Primary focal hyperhidrosis is a true medical condition not caused by medication or another medical problem. It occurs on specific areas of the body (focal), usually appearing on both sides equally. The most commonly affected areas are the feet, hands, underarms, head, and face. Primary focal hyperhidrosis frequently begins in childhood or adolescence, often starting with excessive sweating on the hands and feet that occurs at least once a week while the person is awake. There may be a hereditary component.

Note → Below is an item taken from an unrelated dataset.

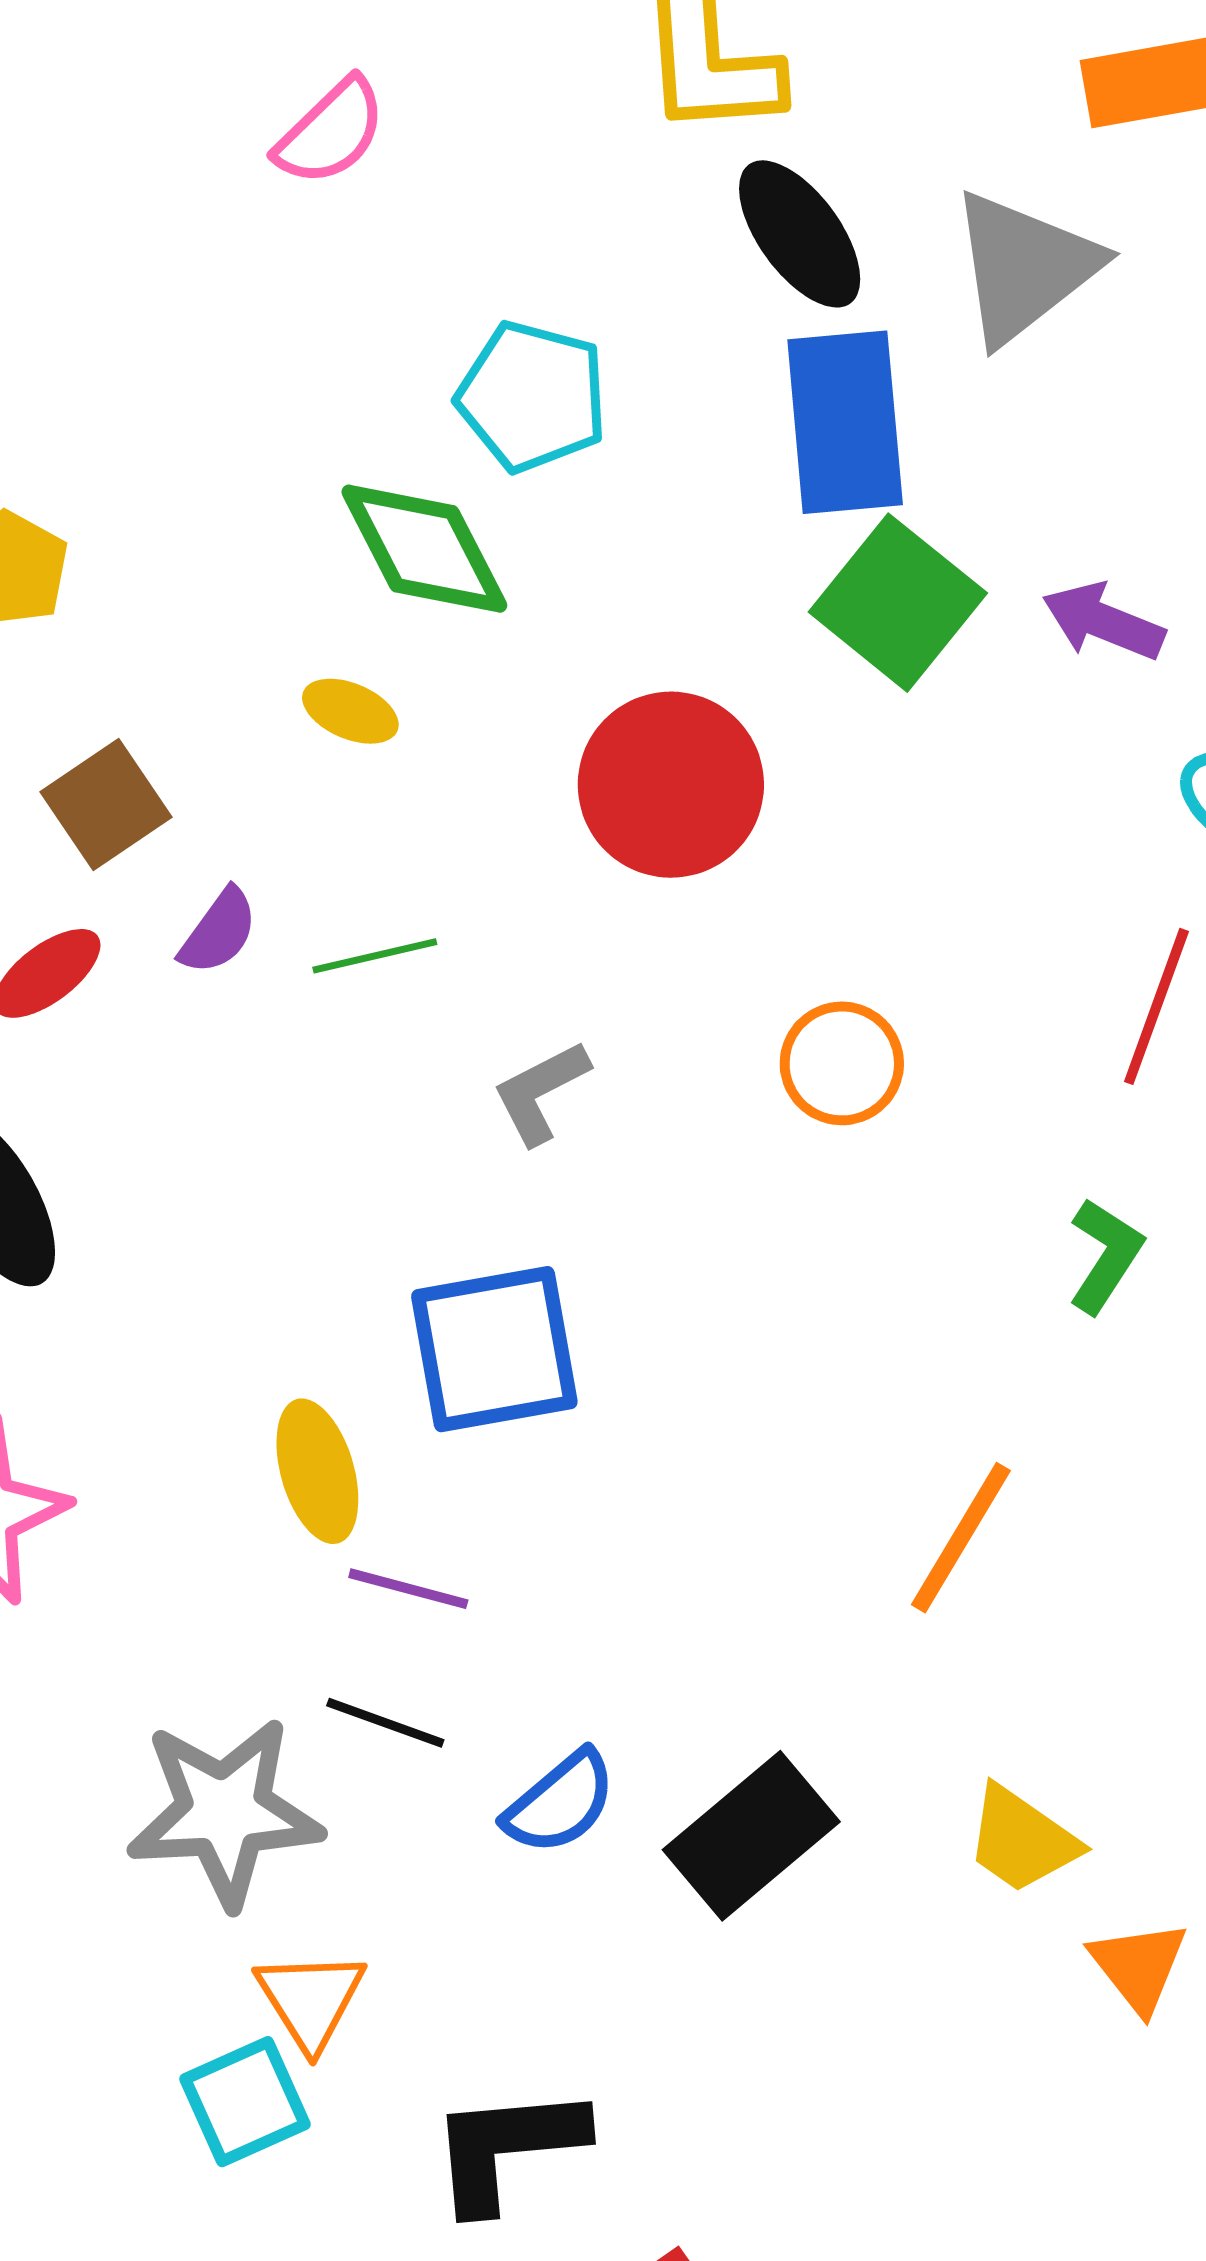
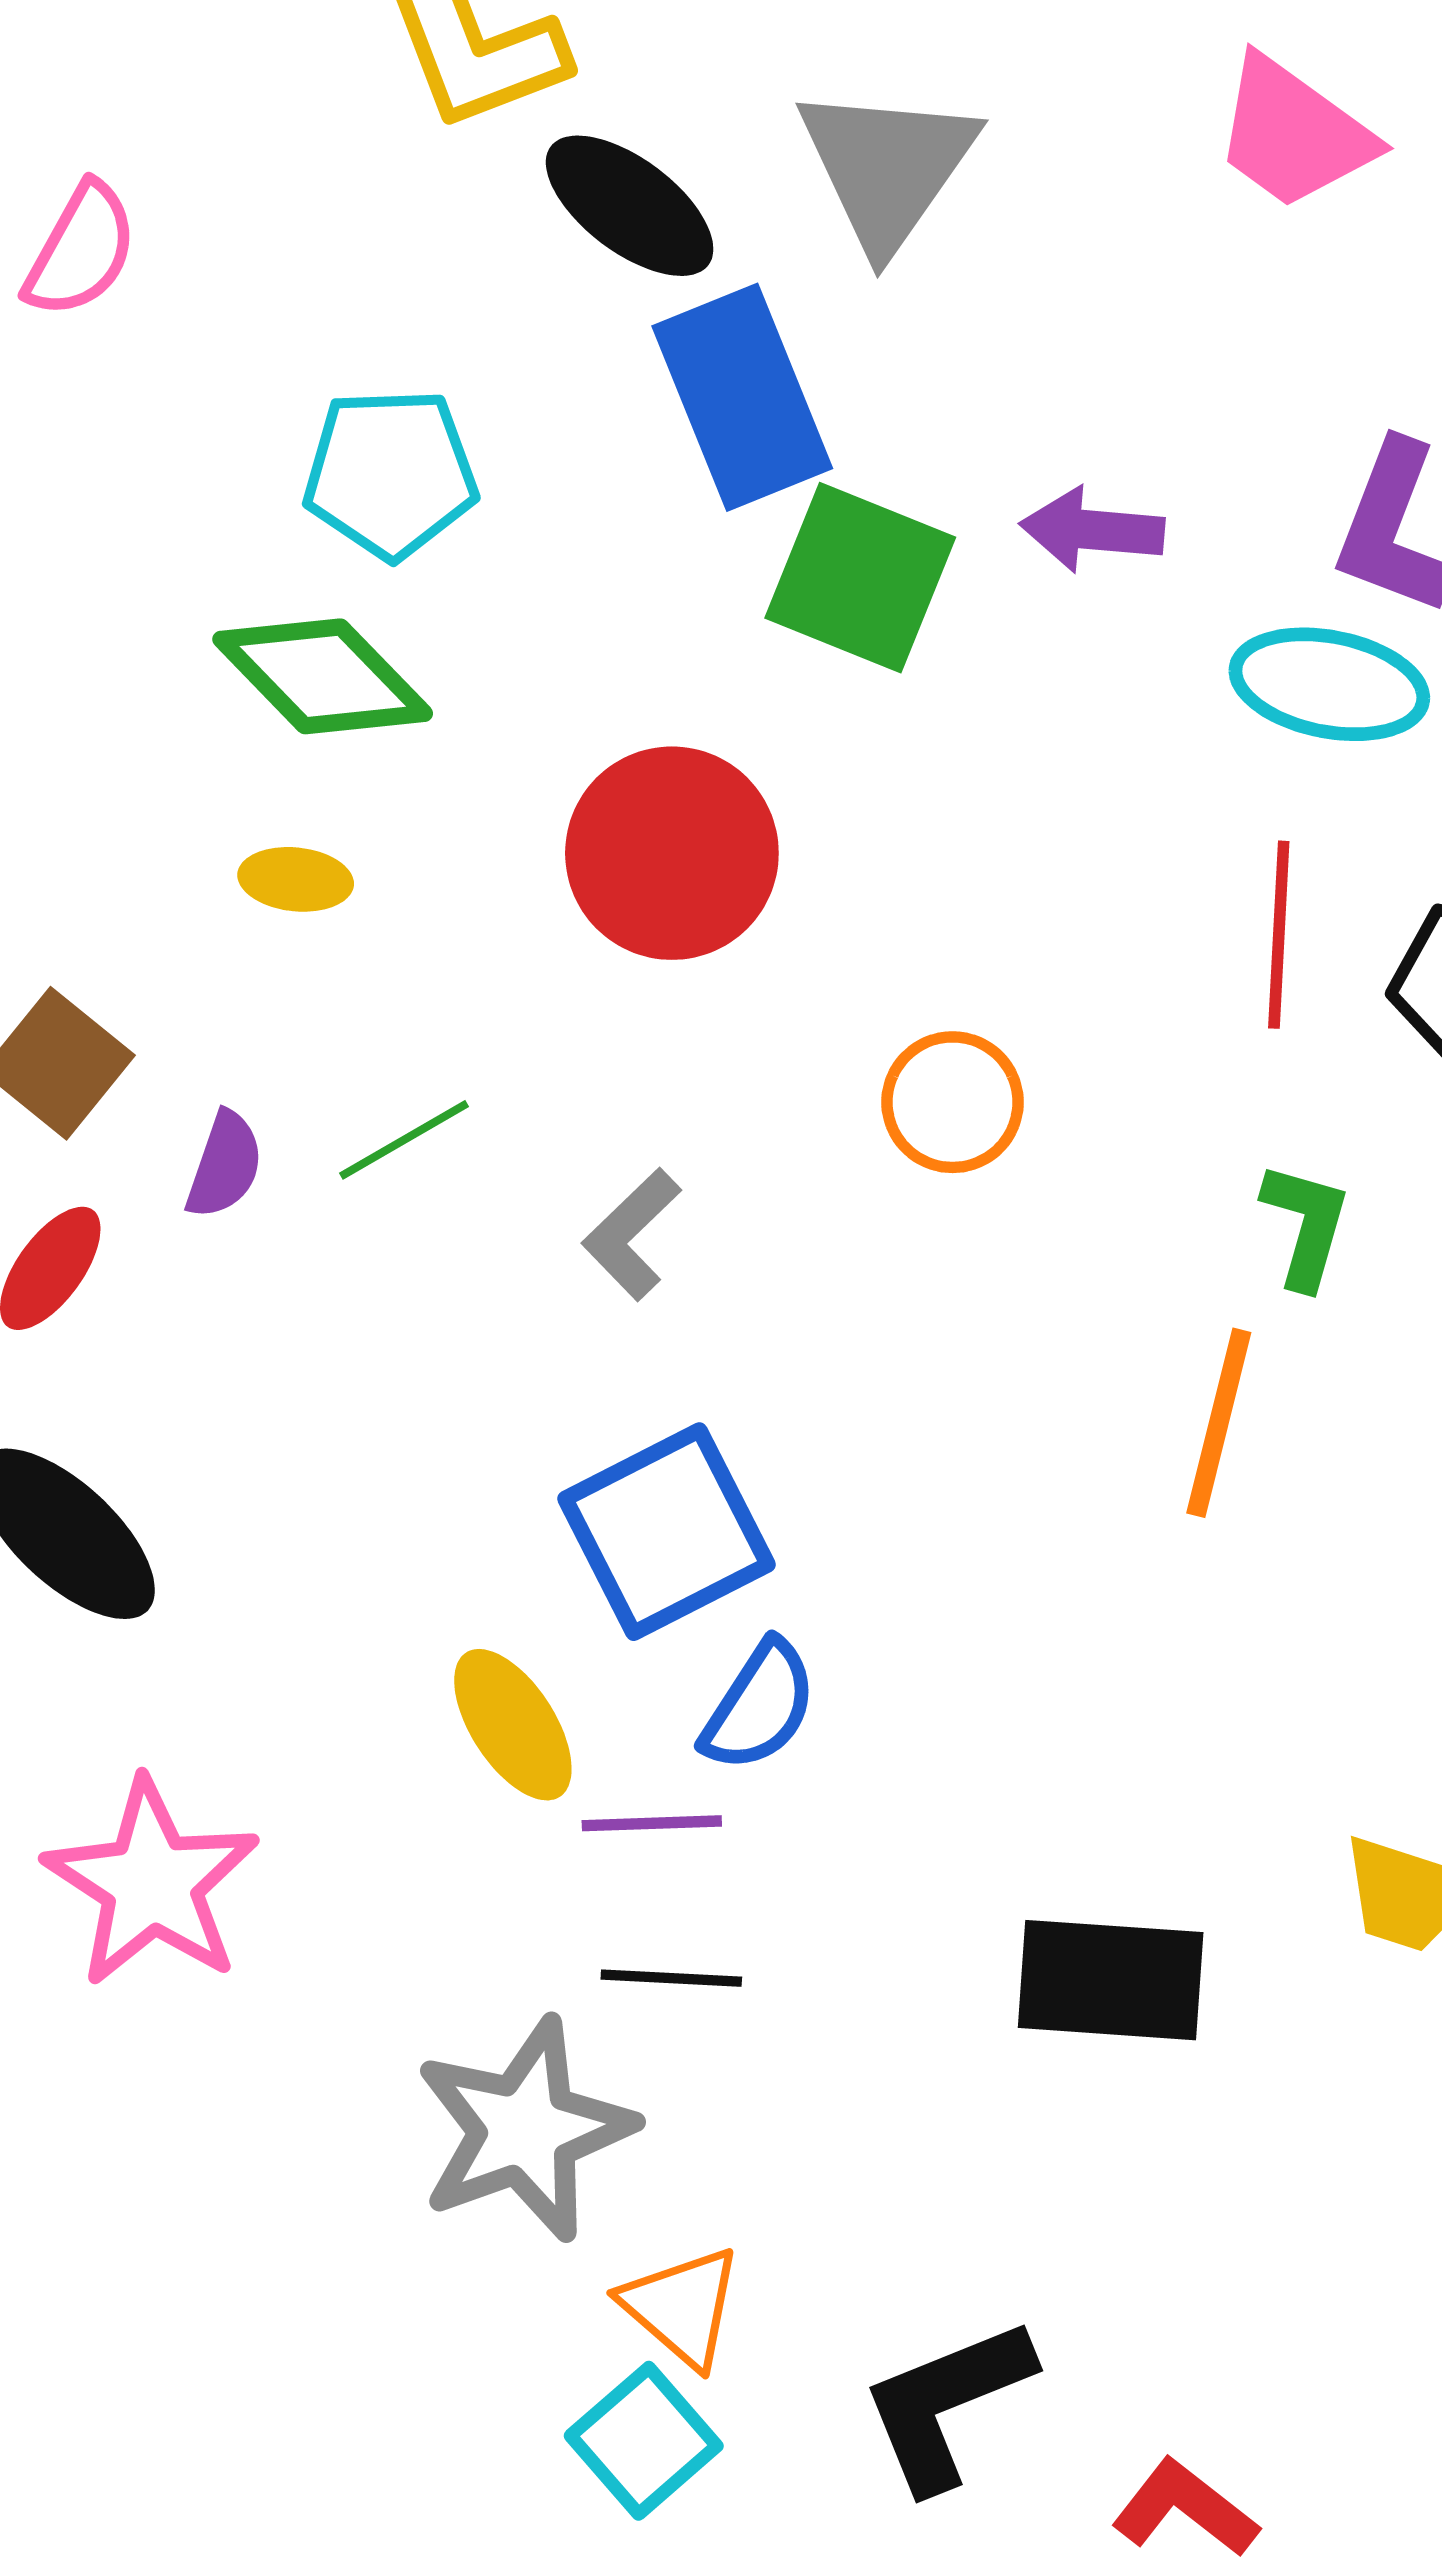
orange line: (961, 1538) -> (1219, 1423), moved
blue semicircle: (560, 1803) -> (759, 1706), moved
black rectangle: (751, 1836) -> (1111, 1980), turned 61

Generalized idiopathic hyperhidrosis is a true medical condition in which large areas of the body sweat. This is usually treated with oral medication.
Secondary generalized hyperhidrosis may be caused by a medical condition, such as menopause, an overactive thyroid, diabetes (peripheral neuropathy), or stroke. Medications (antihypertensives or antidepressants), exercise, and heat also cause secondary generalized hyperhidrosis. Unlike primary hyperhidrosis, sweating involves large areas of the body and may occur during sleep. This condition must be investigated by a dermatologist for proper diagnosis and treatment.
Why treat primary hyperhidrosis?
Primary hyperhidrosis may affect a person’s quality of life, interfering with work and social activities. It causes emotional embarrassment and isolates people. It is psychologically unsettling and may be associated with depression and anxiety. Also physically debilitating, it may cause discomfort and skin irritation, which can lead to bacterial and fungal infections.